Si les lobbys industriels ont transformé la planète en un immense marché, la seule résistance possible est celle de jouer de façon responsable notre rôle de consommateurs. Faire les courses c’est certainement moins glamour que défiler en manifestation par milliers, mais c’est bien là le nerf de la guerre.
La ville de Bundanoon en Australie a réussi son pari en se libérant définitivement des bouteilles d’eau en plastique. Une victoire et un exemple à suivre si on considère qu’on vend un million de bouteilles en plastique dans le monde chaque minute !
Cette petite ville à une centaine de kilomètres de Sidney a vu sa source d’eau douce convoitée par une importante société productrice de sodas.
L’idée était celle de privatiser la source, d’embouteiller l’eau à Sidney et… de la revendre en bouteille aux habitants de Bundanoon ! Ce procédé (privatiser les sources, mettre l’eau en bouteille ailleurs et finalement revendre la même eau à prix d’or aux locaux) caractérise la démarche de la plupart de multinationales de boissons, telles que Nestlé ou Coca-Cola.
Les citoyens se sont donc réunis pour dire non et ont poussé l’initiative plus loin en interdisant complètement les bouteilles plastiques de leur ville, qui est devenue ainsi la première ville «plastic bottles free» au monde.
Au final, ce n’était pas si difficile que ça : la mairie a installé plusieurs fontaines d’eau de source filtrée dans le centre-ville et des magasins ont permis à leurs clients de profiter de distributeurs d’eau gratuite. Chacun a acheté sa gourde et la mairie s’est chargée de distribuer des petites bouteilles en métal gratuites aux enfants de l’école primaire, de façon à les éduquer à consommer responsable. Le tour était joué.
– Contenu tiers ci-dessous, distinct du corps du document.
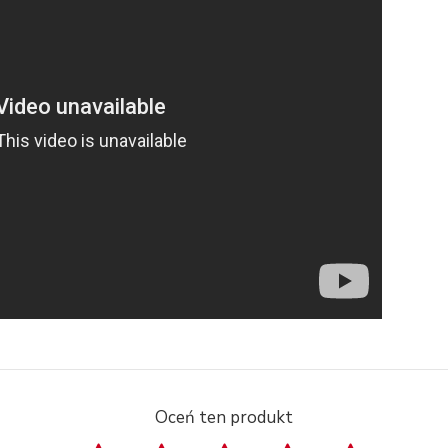
Oceń ten produkt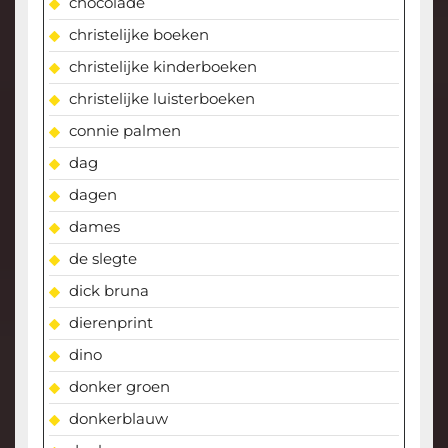
chocolade
christelijke boeken
christelijke kinderboeken
christelijke luisterboeken
connie palmen
dag
dagen
dames
de slegte
dick bruna
dierenprint
dino
donker groen
donkerblauw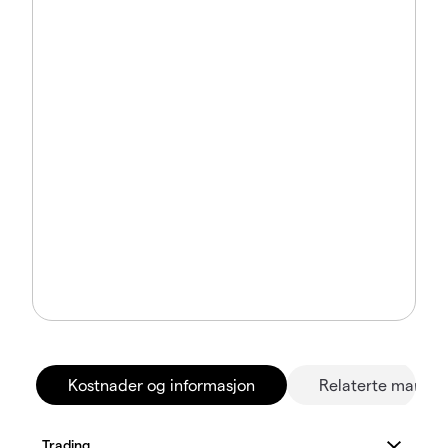
Kostnader og informasjon
Relaterte marked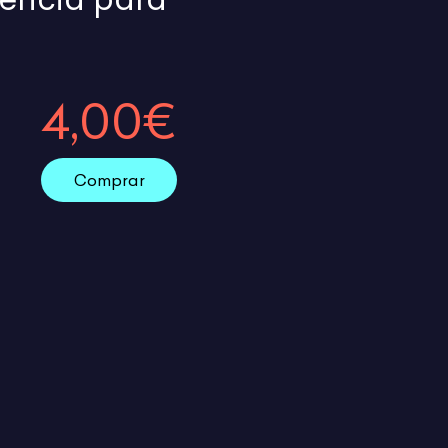
4,00€
Comprar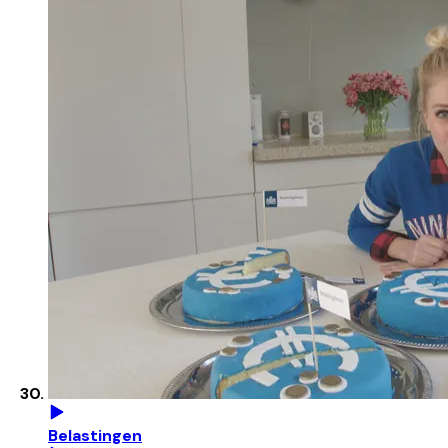
Belastingen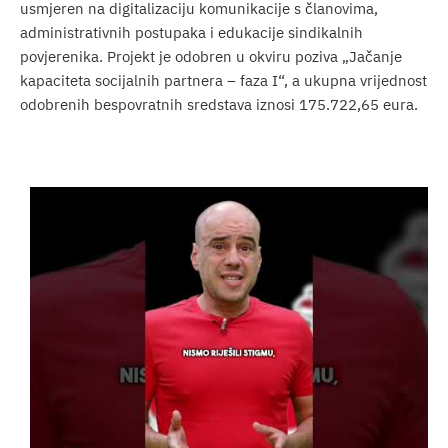
usmjeren na digitalizaciju komunikacije s članovima,
administrativnih postupaka i edukacije sindikalnih
povjerenika. Projekt je odobren u okviru poziva „Jačanje
kapaciteta socijalnih partnera – faza I“, a ukupna vrijednost
odobrenih bespovratnih sredstava iznosi 175.722,65 eura.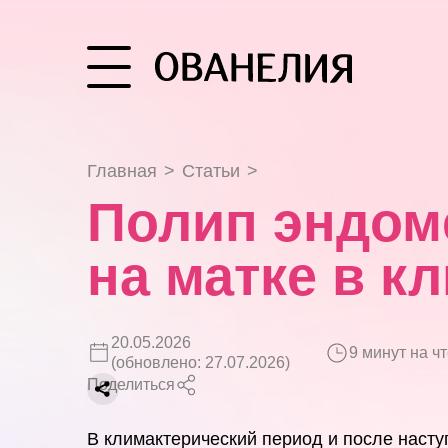
Главная
>
Статьи
>
Полип эндом
на матке в к
20.05.2026
9 минут на ч
(обновлено: 27.07.2026)
Поделиться
В климактерический период и после наст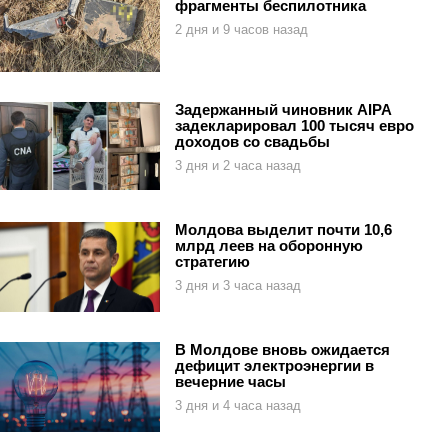
фрагменты беспилотника
2 дня и 9 часов назад
Задержанный чиновник AIPA
задекларировал 100 тысяч евро
доходов со свадьбы
3 дня и 2 часа назад
Молдова выделит почти 10,6
млрд леев на оборонную
стратегию
3 дня и 3 часа назад
В Молдове вновь ожидается
дефицит электроэнергии в
вечерние часы
3 дня и 4 часа назад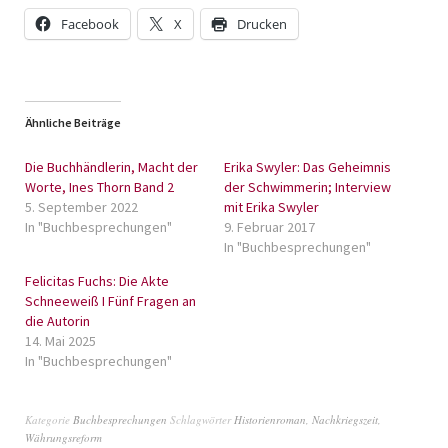
Facebook
X
Drucken
Ähnliche Beiträge
Die Buchhändlerin, Macht der
Erika Swyler: Das Geheimnis
Worte, Ines Thorn Band 2
der Schwimmerin; Interview
5. September 2022
mit Erika Swyler
In "Buchbesprechungen"
9. Februar 2017
In "Buchbesprechungen"
Felicitas Fuchs: Die Akte
Schneeweiß I Fünf Fragen an
die Autorin
14. Mai 2025
In "Buchbesprechungen"
Kategorie
Buchbesprechungen
Schlagwörter
Historienroman
,
Nachkriegszeit
,
Währungsreform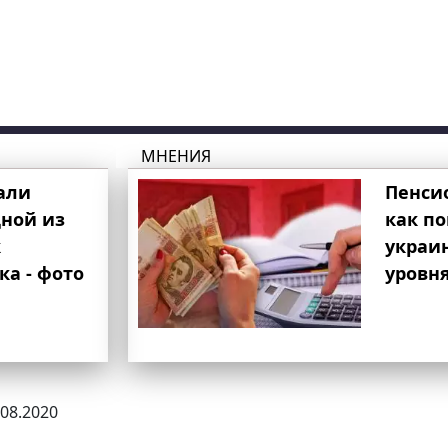
МНЕНИЯ
али
Пенси
ной из
как п
к
украи
ка - фото
уровня
.08.2020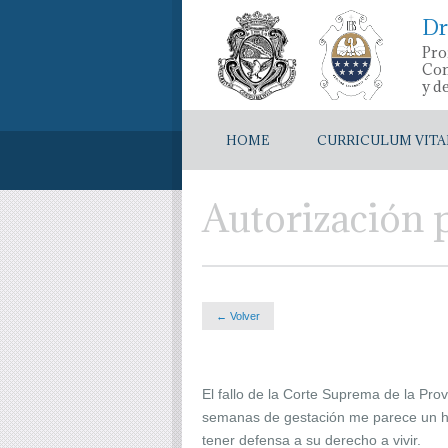
Dr
Pro
Con
y d
HOME
CURRICULUM VITA
Autorización 
← Volver
El fallo de la Corte Suprema de la Prov
semanas de gestación me parece un ho
tener defensa a su derecho a vivir.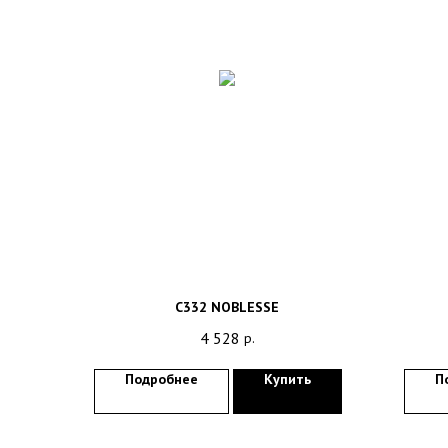
C332 NOBLESSE
4 528
р.
Подробнее
Купить
П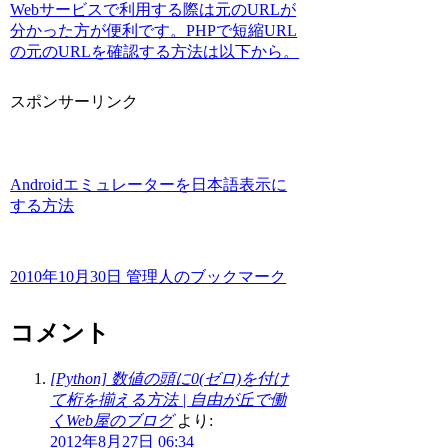
Webサービスで利用する際は元のURLが
分かった方が便利です。PHPで短縮URL
の元のURLを確認する方法は以下から。
スポンサーリンク
Androidエミュレーターを日本語表示に
する方法
2010年10月30日 管理人のブックマーク
コメント
[Python] 数値の頭に0(ゼロ)を付け
て桁を揃える方法 | 自由が丘で働
くWeb屋のブログ
より:
2012年8月27日 06:34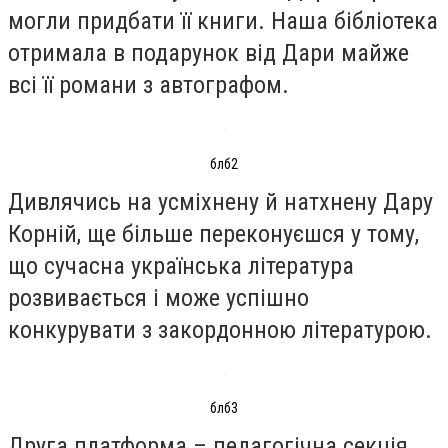
могли придбати її книги. Наша бібліотека
отримала в подарунок від Дари майже
всі її романи з автографом.
блб2
Дивлячись на усміхнену й натхнену Дару
Корній, ще більше переконуєшся у тому,
що сучасна українська література
розвивається і може успішно
конкурувати з закордонною літературою.
блб3
Друга платформа – педагогічна секція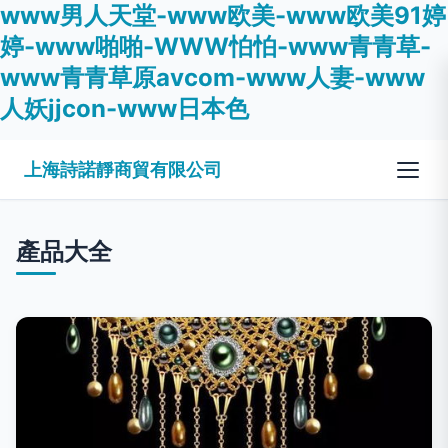
www男人天堂-www欧美-www欧美91婷
婷-www啪啪-WWW怕怕-www青青草-
www青青草原avcom-www人妻-www
人妖jjcon-www日本色
上海詩諾靜商貿有限公司
產品大全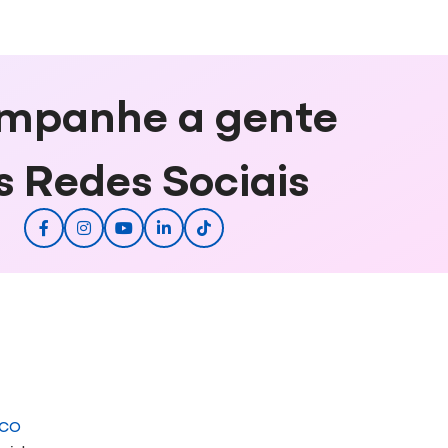
mpanhe a gente
s Redes Sociais
ICO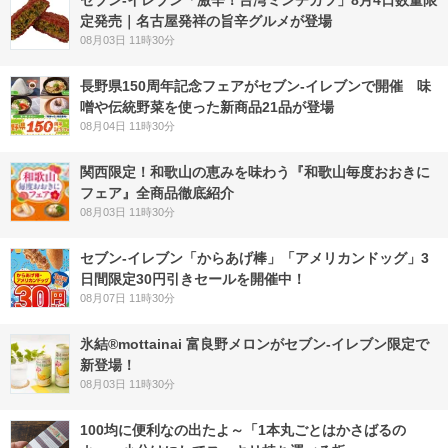
定発売｜名古屋発祥の旨辛グルメが登場
08月03日 11時30分
長野県150周年記念フェアがセブン-イレブンで開催 味
噌や伝統野菜を使った新商品21品が登場
08月04日 11時30分
関西限定！和歌山の恵みを味わう『和歌山毎度おおきに
フェア』全商品徹底紹介
08月03日 11時30分
セブン‐イレブン「からあげ棒」「アメリカンドッグ」3
日間限定30円引きセールを開催中！
08月07日 11時30分
氷結®mottainai 富良野メロンがセブン‐イレブン限定で
新登場！
08月03日 11時30分
100均に便利なの出たよ～「1本丸ごとはかさばるの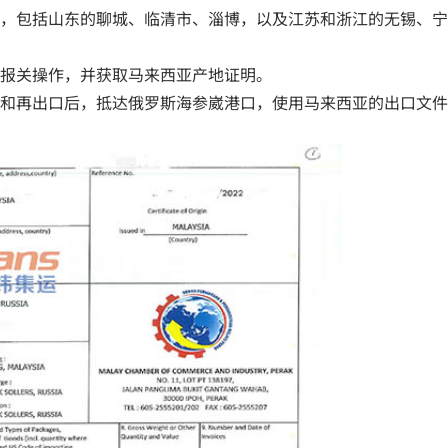
，包括山东的聊城、临清市、淄博，以及江苏和浙江的无锡、宁
报关操作，并获取马来西亚产地证明。
和再出口后，抵达俄罗斯海参崴港口，使用马来西亚的出口文件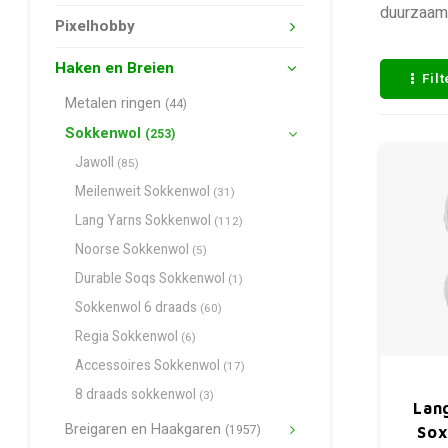
duurzaamh
Pixelhobby
Haken en Breien
Fil
Metalen ringen
(44)
Sokkenwol
(253)
Jawoll
(85)
Meilenweit Sokkenwol
(31)
Lang Yarns Sokkenwol
(112)
Noorse Sokkenwol
(5)
Durable Soqs Sokkenwol
(1)
Sokkenwol 6 draads
(60)
Regia Sokkenwol
(6)
Accessoires Sokkenwol
(17)
8 draads sokkenwol
(3)
Lan
Breigaren en Haakgaren
(1957)
Sox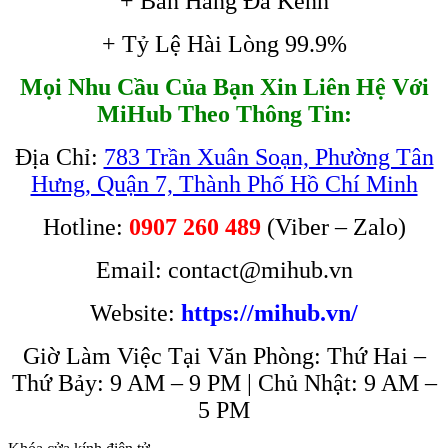
+ Bán Hàng Đa Kênh
+ Tỷ Lệ Hài Lòng 99.9%
Mọi Nhu Cầu Của Bạn Xin Liên Hệ Với
MiHub Theo Thông Tin:
Địa Chỉ:
783 Trần Xuân Soạn, Phường Tân
Hưng, Quận 7, Thành Phố Hồ Chí Minh
Hotline:
0907 260 489
(Viber – Zalo)
Email: contact@mihub.vn
Website:
https://mihub.vn/
Giờ Làm Việc Tại Văn Phòng: Thứ Hai –
Thứ Bảy: 9 AM – 9 PM | Chủ Nhật: 9 AM –
5 PM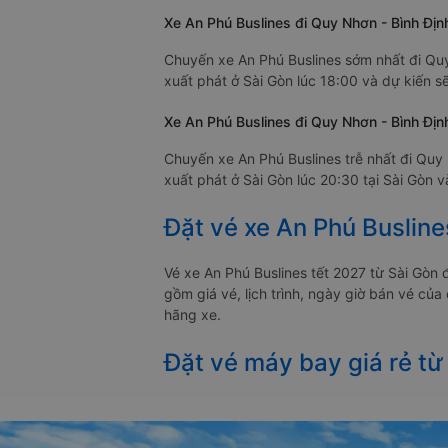
Xe An Phú Buslines đi Quy Nhơn - Bình Địn
Chuyến xe An Phú Buslines sớm nhất đi Quy
xuất phát ở Sài Gòn lúc 18:00 và dự kiến s
Xe An Phú Buslines đi Quy Nhơn - Bình Định
Chuyến xe An Phú Buslines trễ nhất đi Quy 
xuất phát ở Sài Gòn lúc 20:30 tại Sài Gòn v
Đặt vé xe An Phú Busline
Vé xe An Phú Buslines tết 2027 từ Sài Gò
gồm giá vé, lịch trình, ngày giờ bán vé củ
hãng xe.
Đặt vé máy bay giá rẻ từ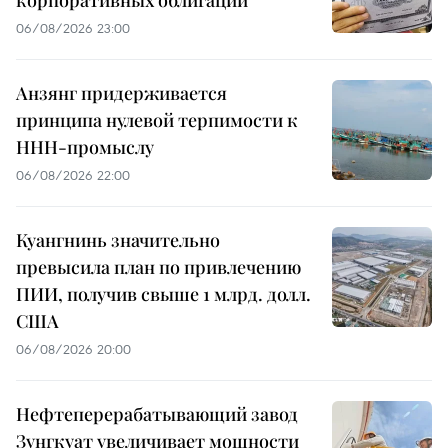
корпоративных облигаций
06/08/2026 23:00
Анзянг придерживается
принципа нулевой терпимости к
ННН-промыслу
06/08/2026 22:00
Куангнинь значительно
превысила план по привлечению
ПИИ, получив свыше 1 млрд. долл.
США
06/08/2026 20:00
Нефтеперерабатывающий завод
Зунгкуат увеличивает мощности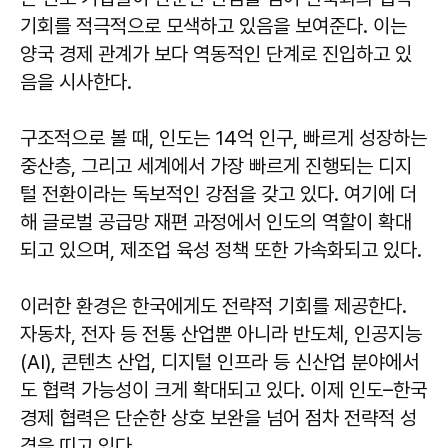
기회를 적극적으로 모색하고 있음을 보여준다. 이는
양국 경제 관계가 보다 역동적인 단계로 진입하고 있
음을 시사한다.
구조적으로 볼 때, 인도는 14억 인구, 빠르게 성장하는
중산층, 그리고 세계에서 가장 빠르게 진행되는 디지
털 전환이라는 독보적인 강점을 갖고 있다. 여기에 더
해 글로벌 공급망 재편 과정에서 인도의 역할이 확대
되고 있으며, 제조업 육성 정책 또한 가속화되고 있다.
이러한 환경은 한국에게도 전략적 기회를 제공한다.
자동차, 전자 등 전통 산업뿐 아니라 반도체, 인공지능
(AI), 콘텐츠 산업, 디지털 인프라 등 신산업 분야에서
도 협력 가능성이 크게 확대되고 있다. 이제 인도–한국
경제 협력은 단순한 상호 보완을 넘어 점차 전략적 성
격을 띠고 있다.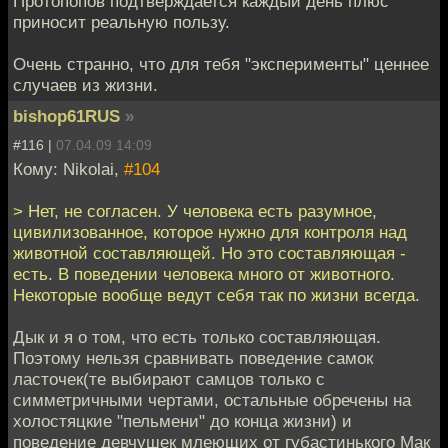
Протопопов подтверждается каждый день плюс
приносит реальную пользу.
Очень странно, что для тебя "эксперименты" ценнее
случаев из жизни.
bishop61RUS
»
#116 |
07.04.09 14:09
Кому: Nikolai,
#104
> Нет, не согласен. У человека есть разумное,
цивилизованное, которое нужно для контроля над
животной составляющей. Но это составляющая -
есть. В поведении человека много от животного.
Некоторые вообще ведут себя так по жизни всегда.
Дык и я о том, что есть только составляющая.
Поэтому нельзя сравнивать поведение самок
ласточек(те выбирают самцов только с
симметричными чертами, остальные обречены на
холостяцкие "пельмени" до конца жизни) и
поведение девчушек млеющих от губастинького Мак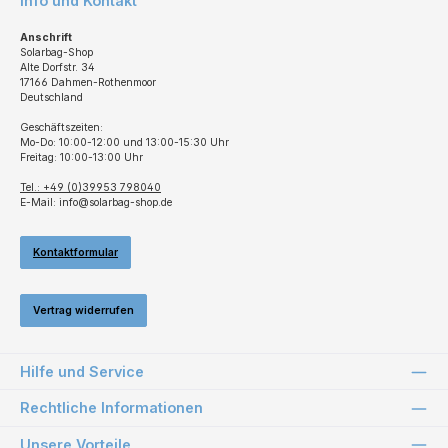
Info und Kontakt
Anschrift
Solarbag-Shop
Alte Dorfstr. 34
17166 Dahmen-Rothenmoor
Deutschland
Geschäftszeiten:
Mo-Do: 10:00-12:00 und 13:00-15:30 Uhr
Freitag: 10:00-13:00 Uhr
Tel.: +49 (0)39953 798040
E-Mail: info@solarbag-shop.de
Kontaktformular
Vertrag widerrufen
Hilfe und Service
Rechtliche Informationen
Unsere Vorteile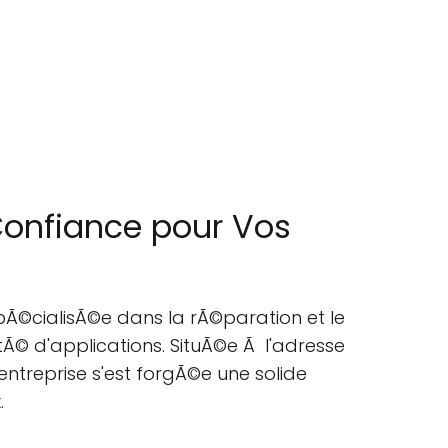
Confiance pour Vos
spÃ©cialisÃ©e dans la rÃ©paration et le
Ã© d'applications. SituÃ©e Ã l'adresse
l'entreprise s'est forgÃ©e une solide
.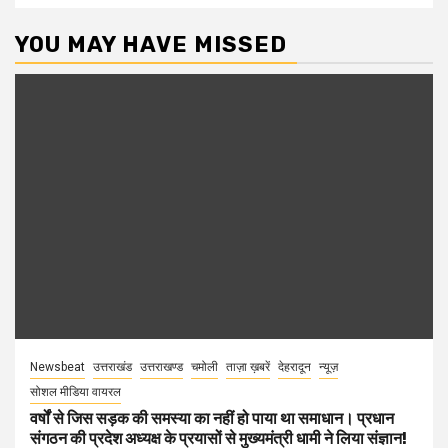
YOU MAY HAVE MISSED
Newsbeat
उत्तराखंड
उत्तराखण्ड
चमोली
ताज़ा ख़बरें
देहरादून
न्यूज़
सोशल मीडिया वायरल
वर्षों से जिस सड़क की समस्या का नहीं हो पाया था समाधान। प्रधान
संगठन की प्रदेश अध्यक्ष के प्रयासों से मुख्यमंत्री धामी ने लिया संज्ञान!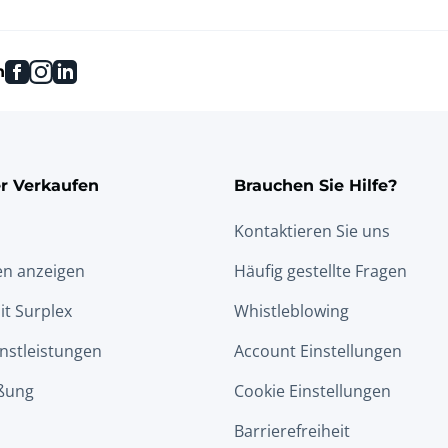
facebook
instagram
linkedin
n
r Verkaufen
Brauchen Sie Hilfe?
Kontaktieren Sie uns
en anzeigen
Häufig gestellte Fragen
it Surplex
Whistleblowing
nstleistungen
Account Einstellungen
ßung
Cookie Einstellungen
Barrierefreiheit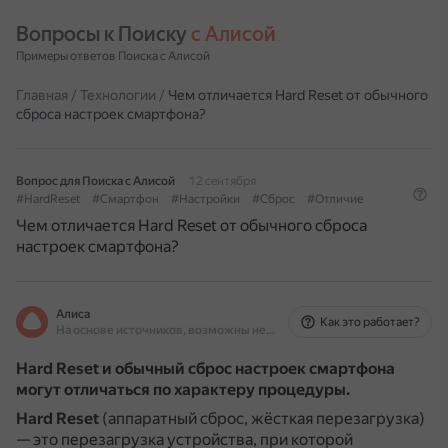
Вопросы к Поиску 
с Алисой
Примеры ответов Поиска с Алисой
Главная
/
Технологии
/
Чем отличается Hard Reset от обычного
сброса настроек смартфона?
Вопрос для Поиска с Алисой
12 сентября
#HardReset
#Смартфон
#Настройки
#Сброс
#Отличие
Чем отличается Hard Reset от обычного сброса
настроек смартфона?
Алиса
Как это работает?
На основе источников, возможны неточности
Hard Reset и обычный сброс настроек смартфона
могут отличаться по характеру процедуры.
Hard Reset
(аппаратный сброс, жёсткая перезагрузка)
— это перезагрузка устройства, при которой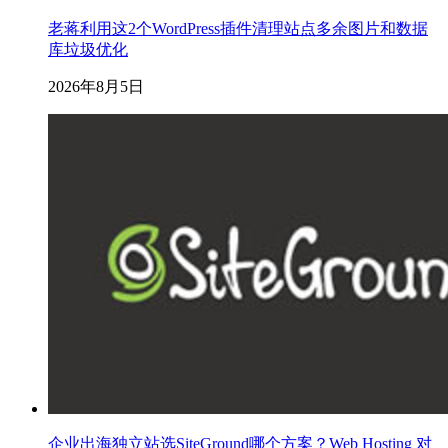
老蒋利用这2个WordPress插件清理站点多余图片和数据
库垃圾优化
2026年8月5日
企业出海独立站选SiteGround哪个方案？Web Hosting 对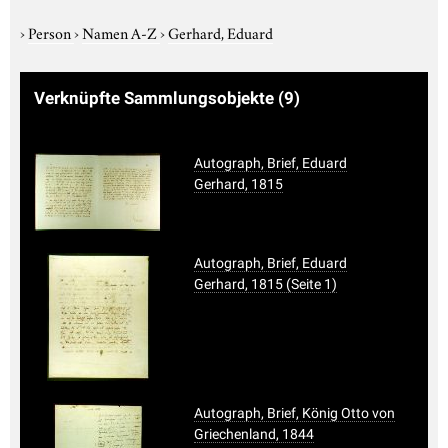
›
Person
›
Namen A-Z
›
Gerhard, Eduard
Verknüpfte Sammlungsobjekte
(9)
Autograph, Brief, Eduard
Gerhard, 1815
Autograph, Brief, Eduard
Gerhard, 1815 (Seite 1)
Autograph, Brief, König Otto von
Griechenland, 1844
Plusieurs autres villes d’Australie essaient de suivre le même chemin.
C’est bien différent du sort que doivent subir, à titre d’exemple mais on pourrait en citer des milliers, les habitants du Chiapas au Mexique, privés de leurs accès aux sources d’eau douce par le géant Coca-Cola à cause de ses besoins faramineux en eau (Coca-Cola utilise 75 milliards d’eau par jour pour la production du célèbre soda). Ici, l’eau est plus chère que le Coca, ce qui explique aussi le taux d’obésité élevé constaté dans cette région du Mexique et, bien évidemment, les tonnes de bouteilles en plastique abandonnées dans l’environnement.
La même situation se vit aux îles Fidji : dans ce paradis tropical, le taux d’obésité est en constante augmentation et une multinationale d’eau en bouteille, Fiji Waters, devenue plus puissante que l’État lui-même, privatise les sources d’eau douce de manière à ce que les habitants se tournent vers les sodas moins chers…
Éliminer les bouteilles en plastique (et les déchets plastiques en général) devient ainsi une lutte non seulement pour l’environnement, mais aussi pour une meilleure justice sociale et une meilleure santé.